The device shown in Figures 1 to 15 (Japanese Patent Publication No. 52-11399
Publication No.) was provided.

The rotary actuator shown in these figures includes a casing 1, an output shaft 2 rotatably supported within the casing, and an output shaft 2 rotatably disposed within the output shaft 2 with its axis aligned with the axis of the output shaft 2. As shown in FIG. 12, the inside of the casing l includes a rotor 4 formed on the output shaft 2, partitions 5 and 5 attached to the casing l. The hydraulic chambers are divided into first hydraulic chambers 6, 6 and second hydraulic chambers 7, 7.

The output shaft 2 is composed of a shaft body 2a and a bushing 2b fitted in the center of the shaft body 2a.
A first flow path 8,8 that opens into the hydraulic chambers 6,6, and a second flow path 9,9 that opens at one end to the second hydraulic chamber 7,7 are formed. On the other hand, the input shaft 3 is formed with a first supply channel (supply channel) 10-10 and a first return channel +1-11. The first return channels 11, 11 are
As shown in FIG. 3, the input shaft 3 is composed of a small diameter portion 11a formed on the outer circumference of the input shaft 3, and a groove 1lb-1lb extending from the small diameter portion 11a in the axial direction.

Further, as shown in FIG. 14, the first supply flow paths 10, 10 include a main hole 10a formed at the center of the input shaft 3, and a branch hole 10b formed at one end of this main hole 10a. -10
b, and a hole 10d opening in a small diameter portion 10c formed on the outer circumference of the input shaft 3. These first supply channels IO and IO and the first return channel 11-11
is determined by the relative angular position between the output shaft 2 and the input shaft 3.
The second flow path 8 and the second flow path 9 communicate with the other end of either one of the flow paths.

On the other hand, on the output shaft 2, as shown in FIG. A second supply flow path 1 communicating with the small diameter portion 10a of the supply flow path IO of
2, and a second return flow path 13 communicating with the small diameter portion 11c of the first return flow path 11 are formed. In addition, in FIG. 15, for convenience of explanation, only the bushing 2b of the output shaft 2 is shown, or the shaft body 2a is similarly formed with a second supply flow path 12 and a second return flow path I3. There is.

In such a rotary actuator, when the input shaft 3 is rotated relative to the output shaft 2,
While selectively supplying hydraulic oil to either the first hydraulic chambers 6, 6 or the second hydraulic chambers 7, 7, hydraulic oil is discharged from the other hydraulic chamber, thereby inputting the output shaft 2. It can be rotated to follow the shaft 3, and high torque can be obtained on the output shaft 2.

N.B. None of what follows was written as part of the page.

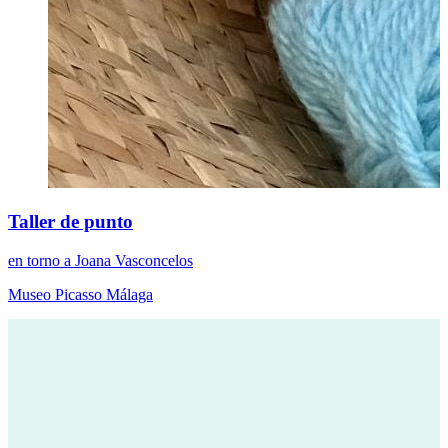
Taller de punto
en torno a Joana Vasconcelos
Museo Picasso Málaga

[Problems to be Solved by the Invention] However, when the above rotary actuator is used as a rotational drive mechanism for a robot arm, etc., a large impact force acts when the output shaft 2 stops, and the output shaft 2
Since the rotary actuator rotates beyond the normal stopping position, not only the stopping accuracy of the robot arm deteriorates, but also the output shaft 2 vibrates as it tries to return to the normal stopping position, which makes the rotary actuator and the robot arm more likely to malfunction. There was a problem that it became.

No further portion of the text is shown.